The video examines Kellogg’s claim that spherical “donut holes” deliver more glaze, finding a typo in their math and clarifying that spheres actually have less surface area (and thus less glaze) than donuts, but allow for a thicker glaze coating per piece. Ultimately, the video concludes that Kellogg’s logic holds if “more glaze” means a thicker layer, though their explanation and formulas could be clearer.

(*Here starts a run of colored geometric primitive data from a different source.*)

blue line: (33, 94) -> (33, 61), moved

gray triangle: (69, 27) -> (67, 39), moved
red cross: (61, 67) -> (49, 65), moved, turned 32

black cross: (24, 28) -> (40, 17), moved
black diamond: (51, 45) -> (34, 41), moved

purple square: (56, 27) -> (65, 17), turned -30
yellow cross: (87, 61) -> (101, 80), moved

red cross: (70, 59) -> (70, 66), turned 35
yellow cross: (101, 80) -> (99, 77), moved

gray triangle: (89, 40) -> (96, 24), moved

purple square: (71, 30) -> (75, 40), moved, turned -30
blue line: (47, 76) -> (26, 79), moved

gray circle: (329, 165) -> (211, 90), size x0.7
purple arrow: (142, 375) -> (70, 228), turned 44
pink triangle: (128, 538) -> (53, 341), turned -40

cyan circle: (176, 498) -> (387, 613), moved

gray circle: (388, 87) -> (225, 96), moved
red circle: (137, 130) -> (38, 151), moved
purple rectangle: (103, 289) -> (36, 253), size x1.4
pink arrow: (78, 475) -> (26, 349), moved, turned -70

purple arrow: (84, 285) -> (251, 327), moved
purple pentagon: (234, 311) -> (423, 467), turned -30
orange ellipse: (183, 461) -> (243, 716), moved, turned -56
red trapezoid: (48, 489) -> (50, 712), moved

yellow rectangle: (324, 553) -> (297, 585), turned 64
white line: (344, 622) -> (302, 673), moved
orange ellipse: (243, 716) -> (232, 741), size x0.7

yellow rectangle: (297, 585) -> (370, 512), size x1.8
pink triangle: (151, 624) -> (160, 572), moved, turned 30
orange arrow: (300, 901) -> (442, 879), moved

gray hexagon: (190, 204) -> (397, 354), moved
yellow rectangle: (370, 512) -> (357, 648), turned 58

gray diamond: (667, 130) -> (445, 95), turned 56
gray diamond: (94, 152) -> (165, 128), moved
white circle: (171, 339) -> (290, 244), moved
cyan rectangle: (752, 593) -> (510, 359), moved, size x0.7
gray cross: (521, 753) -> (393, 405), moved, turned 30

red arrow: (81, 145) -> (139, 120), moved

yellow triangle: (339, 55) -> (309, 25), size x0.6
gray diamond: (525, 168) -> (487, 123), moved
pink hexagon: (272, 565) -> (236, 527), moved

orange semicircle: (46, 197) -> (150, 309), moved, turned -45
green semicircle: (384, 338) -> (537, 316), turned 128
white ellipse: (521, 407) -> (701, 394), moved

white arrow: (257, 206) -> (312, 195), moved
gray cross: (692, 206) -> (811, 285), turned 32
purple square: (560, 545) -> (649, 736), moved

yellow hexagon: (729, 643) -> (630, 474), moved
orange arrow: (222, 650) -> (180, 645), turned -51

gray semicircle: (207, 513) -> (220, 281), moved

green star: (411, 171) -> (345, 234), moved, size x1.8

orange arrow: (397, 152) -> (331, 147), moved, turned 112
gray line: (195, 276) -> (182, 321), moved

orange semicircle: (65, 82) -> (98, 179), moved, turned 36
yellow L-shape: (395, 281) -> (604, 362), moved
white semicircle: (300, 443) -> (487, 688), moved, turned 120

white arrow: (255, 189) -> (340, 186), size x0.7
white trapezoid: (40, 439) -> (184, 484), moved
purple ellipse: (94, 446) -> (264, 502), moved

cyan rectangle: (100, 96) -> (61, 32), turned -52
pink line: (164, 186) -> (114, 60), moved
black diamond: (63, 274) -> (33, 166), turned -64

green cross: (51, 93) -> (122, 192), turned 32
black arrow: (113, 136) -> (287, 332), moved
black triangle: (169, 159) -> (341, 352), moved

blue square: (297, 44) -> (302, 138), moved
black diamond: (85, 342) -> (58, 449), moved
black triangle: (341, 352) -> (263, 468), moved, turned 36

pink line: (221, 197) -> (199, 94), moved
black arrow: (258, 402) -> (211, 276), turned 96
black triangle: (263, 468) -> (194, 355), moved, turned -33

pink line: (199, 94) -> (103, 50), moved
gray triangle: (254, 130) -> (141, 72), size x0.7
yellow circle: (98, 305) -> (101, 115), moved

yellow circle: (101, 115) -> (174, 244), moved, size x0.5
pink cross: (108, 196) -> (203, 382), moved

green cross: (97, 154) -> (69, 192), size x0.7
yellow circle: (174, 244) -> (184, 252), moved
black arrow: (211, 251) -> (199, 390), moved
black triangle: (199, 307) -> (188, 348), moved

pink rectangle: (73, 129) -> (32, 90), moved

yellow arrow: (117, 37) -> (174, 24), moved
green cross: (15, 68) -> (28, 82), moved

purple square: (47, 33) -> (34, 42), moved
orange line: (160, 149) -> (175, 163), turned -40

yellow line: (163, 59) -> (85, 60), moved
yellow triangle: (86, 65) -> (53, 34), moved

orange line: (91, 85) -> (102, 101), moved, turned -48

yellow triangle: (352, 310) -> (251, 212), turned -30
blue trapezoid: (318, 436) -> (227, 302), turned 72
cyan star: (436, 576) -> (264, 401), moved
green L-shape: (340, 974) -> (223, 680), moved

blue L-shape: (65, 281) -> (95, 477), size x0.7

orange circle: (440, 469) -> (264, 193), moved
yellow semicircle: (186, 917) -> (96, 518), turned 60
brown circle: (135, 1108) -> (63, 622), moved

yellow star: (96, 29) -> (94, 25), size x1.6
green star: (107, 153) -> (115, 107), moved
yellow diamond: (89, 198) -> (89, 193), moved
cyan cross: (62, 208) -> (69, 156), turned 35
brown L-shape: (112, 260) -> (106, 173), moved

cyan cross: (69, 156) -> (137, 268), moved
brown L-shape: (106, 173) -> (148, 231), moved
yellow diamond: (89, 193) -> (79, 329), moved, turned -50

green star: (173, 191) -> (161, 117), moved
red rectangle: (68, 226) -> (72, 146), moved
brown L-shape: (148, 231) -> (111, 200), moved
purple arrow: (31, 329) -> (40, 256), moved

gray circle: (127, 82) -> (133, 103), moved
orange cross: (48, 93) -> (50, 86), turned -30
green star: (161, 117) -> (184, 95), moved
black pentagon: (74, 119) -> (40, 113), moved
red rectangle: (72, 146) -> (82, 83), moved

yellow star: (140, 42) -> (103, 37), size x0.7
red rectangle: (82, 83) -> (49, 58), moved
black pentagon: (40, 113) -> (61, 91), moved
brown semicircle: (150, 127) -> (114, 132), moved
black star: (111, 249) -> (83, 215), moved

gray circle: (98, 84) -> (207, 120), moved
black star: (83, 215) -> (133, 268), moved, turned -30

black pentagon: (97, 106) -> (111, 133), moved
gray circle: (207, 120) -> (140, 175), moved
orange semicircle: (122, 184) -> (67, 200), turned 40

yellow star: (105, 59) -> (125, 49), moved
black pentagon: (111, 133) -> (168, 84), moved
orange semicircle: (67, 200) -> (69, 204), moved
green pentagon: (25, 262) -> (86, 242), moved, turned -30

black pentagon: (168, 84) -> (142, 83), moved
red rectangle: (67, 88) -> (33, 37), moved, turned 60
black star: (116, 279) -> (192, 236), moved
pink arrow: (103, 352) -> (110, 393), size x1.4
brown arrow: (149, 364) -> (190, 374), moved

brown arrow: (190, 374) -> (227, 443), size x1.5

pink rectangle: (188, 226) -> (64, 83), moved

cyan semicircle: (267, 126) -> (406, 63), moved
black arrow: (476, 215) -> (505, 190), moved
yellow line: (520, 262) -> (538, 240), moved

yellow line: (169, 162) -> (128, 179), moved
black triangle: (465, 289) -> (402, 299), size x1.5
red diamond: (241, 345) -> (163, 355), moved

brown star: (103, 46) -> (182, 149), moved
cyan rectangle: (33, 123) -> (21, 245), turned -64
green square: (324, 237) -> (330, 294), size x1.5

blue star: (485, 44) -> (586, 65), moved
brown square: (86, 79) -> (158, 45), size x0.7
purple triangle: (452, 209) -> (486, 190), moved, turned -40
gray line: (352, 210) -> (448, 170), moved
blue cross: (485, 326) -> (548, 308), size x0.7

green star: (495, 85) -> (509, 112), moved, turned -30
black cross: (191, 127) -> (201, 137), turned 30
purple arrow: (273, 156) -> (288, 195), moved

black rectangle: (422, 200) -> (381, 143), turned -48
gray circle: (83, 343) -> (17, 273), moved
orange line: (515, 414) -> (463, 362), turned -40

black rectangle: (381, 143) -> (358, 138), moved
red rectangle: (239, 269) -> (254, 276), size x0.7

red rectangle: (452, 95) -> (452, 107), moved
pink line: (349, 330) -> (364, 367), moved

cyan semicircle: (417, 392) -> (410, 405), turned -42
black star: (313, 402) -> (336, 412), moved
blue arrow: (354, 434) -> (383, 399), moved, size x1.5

The video critiques the mathematical claims made on the back of a Kellogg’s cereal box, specifically regarding their “glazed donut holes.” The box asserts that donut holes (spheres) are the perfect shape to deliver more glaze, referencing formulas for the surface area of a sphere and a torus (the shape of a donut). The presenter points out a typo in the formula for the torus’s surface area and notes that, while the sphere’s formula is correct, the torus’s should have a four instead of a two. This error, though minor, is frustrating because it remains uncorrected despite being pointed out by others.
The main mathematical issue is with Kellogg’s claim that spheres are optimal for delivering more glaze. In reality, a sphere has the minimum surface area for a given volume, meaning it would actually deliver the least glaze per amount of cereal, not the most. The video explains that if you want to maximize the amount of glaze, a more complex shape like a torus would be better, as it has more surface area for the same volume. The presenter also discusses the origin of the term “donut hole,” clarifying that in American cuisine, it refers to a small edible sphere, even though real donuts are not made by punching out a sphere from the center.
The presenter then shares new information from a Reddit user who contacted Kellogg’s for clarification. Kellogg’s response was that, for a given amount of cereal and glaze, a sphere allows for a thicker layer of glaze because it has less surface area than a torus. Therefore, with the same mass of glaze, the coating on a sphere will be thicker than on a donut-shaped piece. The company’s argument is that “more glaze” refers to a thicker layer, not a greater total amount of glaze.
To test this, the presenter conducts a practical demonstration by icing two cakes: one shaped like a sphere and one like a torus, each with the same amount of cake and icing. The result confirms Kellogg’s logic: the spherical cake ends up with a much thicker layer of icing, while the torus cake’s icing is spread thinly over a larger area. This supports Kellogg’s claim, provided “more glaze” means a thicker coating rather than a greater total quantity.
In conclusion, the video acknowledges that Kellogg’s mathematical reasoning is valid if interpreted as “thicker glaze per piece,” though their explanation and use of formulas could be clearer and more accurate. The presenter encourages companies to include more math in their marketing, even if it’s not perfect, as it promotes mathematical thinking in everyday life. He urges Kellogg’s to fix the typo on their packaging and praises the effort to make math part of popular culture, while also inviting viewers to his live shows and events.